3. Big O Time Complexity Analysis

  • Dijkstra's Algorithm: Dijkstra's algorithm, when implemented with a priority queue (heap), has a time complexity of O(E log V), where E is the number of edges and V is the number of vertices (nodes).
  • Overall Complexity: We run Dijkstra's algorithm three times (from src1, src2, and dest in the reversed graph). Therefore, the overall time complexity is O(3 * E log V), which simplifies to O(E log V).

4. Big O Space Complexity Analysis

  • Dijkstra's Algorithm: Dijkstra's algorithm uses a distance array of size V to store the shortest distances from the source node to all other nodes. It also uses a priority queue, which, in the worst case, can hold all the nodes in the graph.
  • Overall Complexity: We store three distance arrays (dist1, dist2, dist_dest), each of size V. We also store the graph and reversed graph, which take O(E) space.
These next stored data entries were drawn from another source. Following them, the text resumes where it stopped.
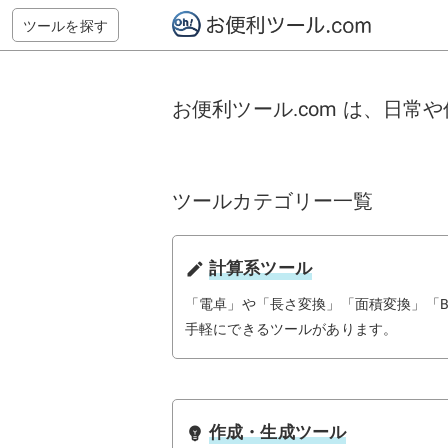
ツールを探す
お便利ツール.com は、日
ツールカテゴリー一覧
計算系ツール
create
「電卓」や「長さ変換」「面積変換」「B
手軽にできるツールがあります。
作成・生成ツール
emoji_objects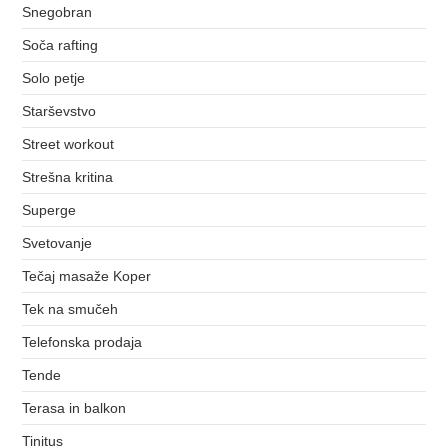
Snegobran
Soča rafting
Solo petje
Starševstvo
Street workout
Strešna kritina
Superge
Svetovanje
Tečaj masaže Koper
Tek na smučeh
Telefonska prodaja
Tende
Terasa in balkon
Tinitus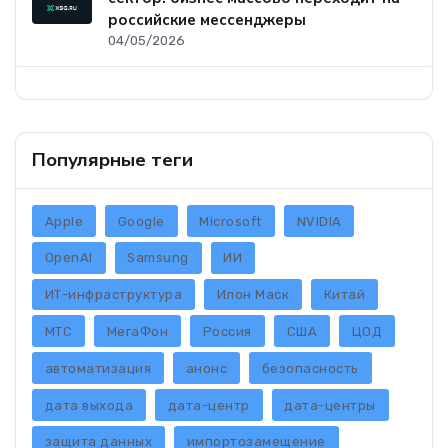
российские мессенджеры
04/05/2026
Популярные теги
Apple
Google
Microsoft
NVIDIA
OpenAI
Samsung
ИИ
ИТ-инфраструктура
Илон Маск
Китай
МТС
МегаФон
Россия
США
ЦОД
автоматизация
анонс
безопасность
дата выхода
дата-центр
дата-центры
защита данных
импортозамещение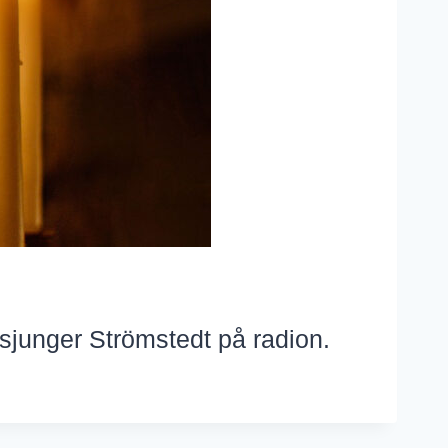
– sjunger Strömstedt på radion.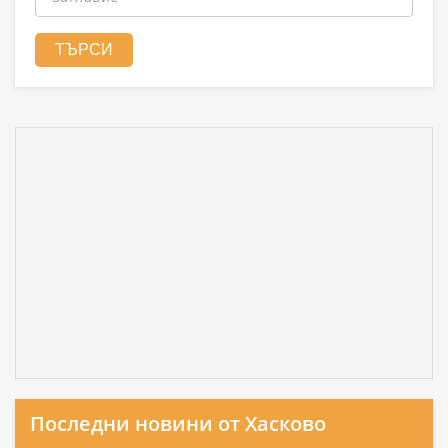
Последни новини от Хасково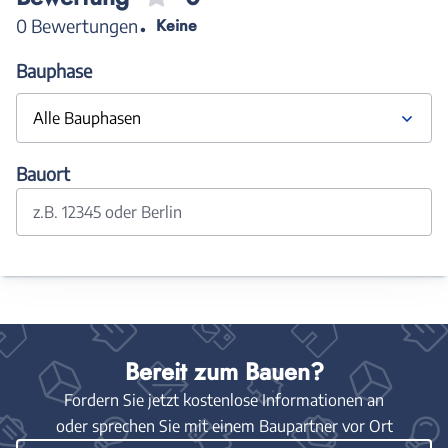
0 Bewertungen
Keine
Bauphase
Alle Bauphasen
Bauort
z.B. 12345 oder Berlin
Bereit zum Bauen?
Fordern Sie jetzt kostenlose Informationen an
oder sprechen Sie mit einem Baupartner vor Ort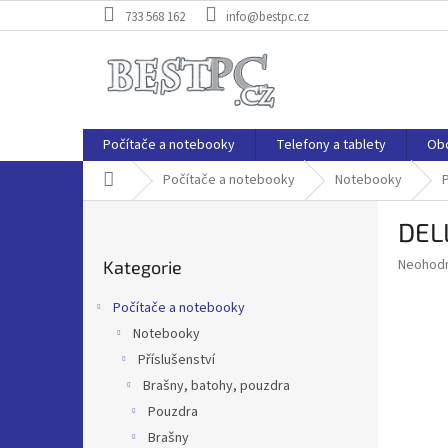
Přejít
733 568 162
info@bestpc.cz
na
obsah
Počítače a notebooky
Telefony a tablety
Ob
Domů
Počítače a notebooky
Notebooky
P
P
DEL
o
Přeskočit
s
Průměr
Neohod
Kategorie
kategorie
t
hodnoce
r
produkt
Počítače a notebooky
a
je
Notebooky
0,0
n
z
Příslušenství
n
5
í
Brašny, batohy, pouzdra
hvězdič
p
Pouzdra
a
Brašny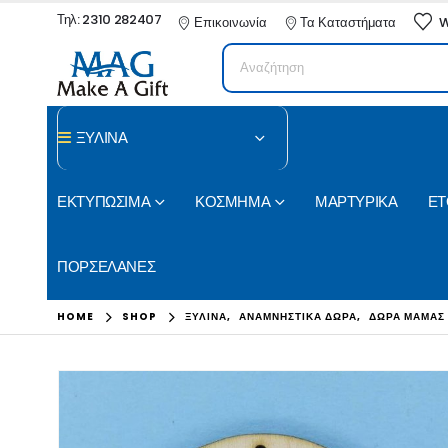
Τηλ: 2310 282407
Επικοινωνία
Τα Καταστήματα
W
ΞΥΛΙΝΑ
ΕΚΤΥΠΩΣΙΜΑ
ΚΟΣΜΗΜΑ
ΜΑΡΤΥΡΙΚΑ
ΕΤ
ΠΟΡΣΕΛΑΝΕΣ
HOME
SHOP
ΞΥΛΙΝΑ
,
ΑΝΑΜΝΗΣΤΙΚΑ ΔΩΡΑ
,
ΔΩΡΑ ΜΑΜΑΣ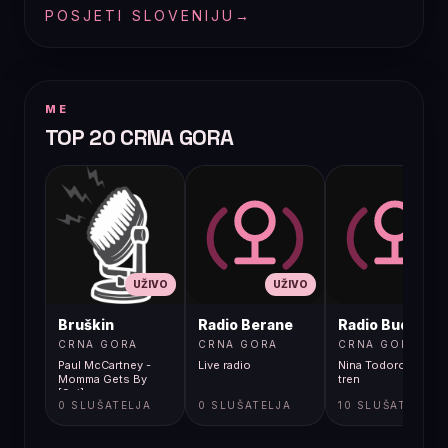
POSJETI SLOVENIJU
→
ME
TOP 20 CRNA GORA
UŽIVO
UŽIVO
UŽIVO
Bruškin
Radio Berane
Radio Budva
CRNA GORA
CRNA GORA
CRNA GORA
Paul McCartney -
Live radio
Nina Todorovic - Fal
Momma Gets By
tren
[9gj]
0 SLUŠATELJA
0 SLUŠATELJA
10 SLUŠATELJA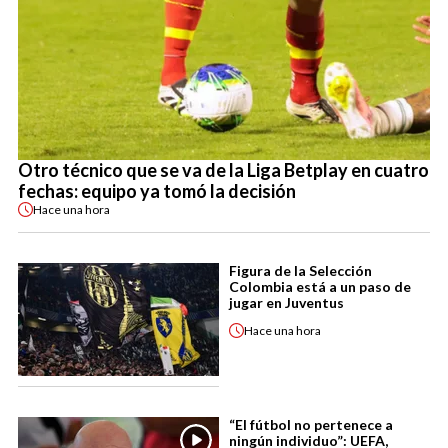
Otro técnico que se va de la Liga Betplay en cuatro
fechas: equipo ya tomó la decisión
Hace
una hora
Figura de la Selección
Colombia está a un paso de
jugar en Juventus
Hace
una hora
“El fútbol no pertenece a
ningún individuo”: UEFA,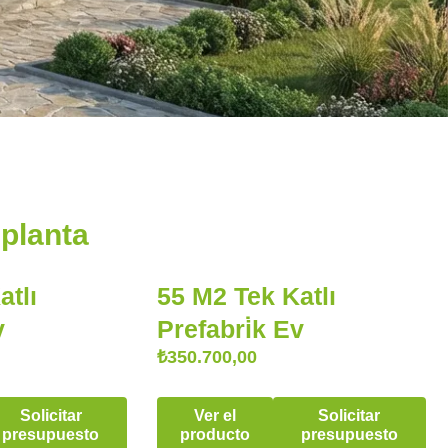
 planta
atlı
55 M2 Tek Katlı
v
Prefabri̇k Ev
₺
350.700,00
Solicitar
Ver el
Solicitar
presupuesto
producto
presupuesto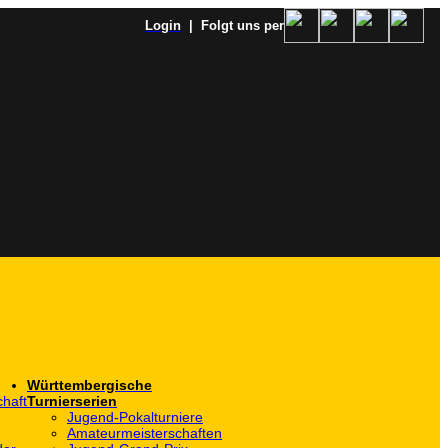
Login
| Folgt uns per
Württembergische
haft
Turnierserien
Jugend-Pokalturniere
Amateurmeisterschaften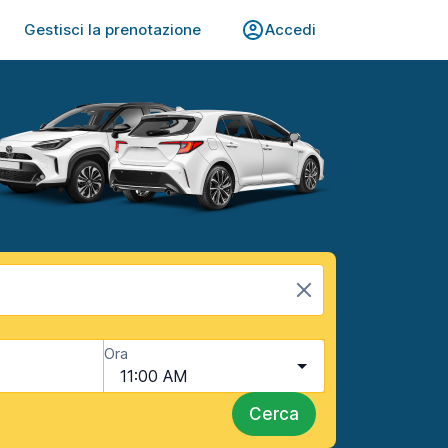
Gestisci la prenotazione
Accedi
Ora
11:00 AM
Cerca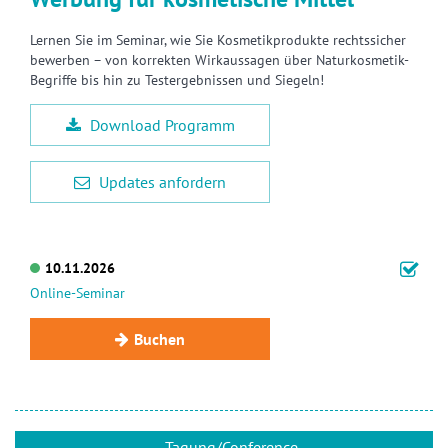
Lernen Sie im Seminar, wie Sie Kosmetikprodukte rechtssicher
bewerben – von korrekten Wirkaussagen über Naturkosmetik-
Begriffe bis hin zu Testergebnissen und Siegeln!
Download Programm
Updates anfordern
10.11.2026
Online-Seminar
Buchen
Tagung/Conference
Thus, the overall space complexity is O(3V + E), which simplifies to O(V + E).

5. Edge Cases and Handling

  • Disconnected Graph: If there is no path from src1 or src2 to dest, the Dijkstra's algorithm will result in float('inf') distances. The code handles this case by checking for float('inf') distances and returning -1 if the minimum weight remains float('inf') after iterating through all nodes.
  • Negative Edge Weights: Dijkstra's algorithm does not work correctly with negative edge weights. If the graph contains negative edge weights, we would need to use the Bellman-Ford algorithm instead, which has a time complexity of O(V * E).
  • Zero Weight Edges: The algorithm handles zero weight edges correctly. They do not cause any issues.
  • Large Graphs: For extremely large graphs, consider using more advanced graph processing techniques or distributed computing to improve performance.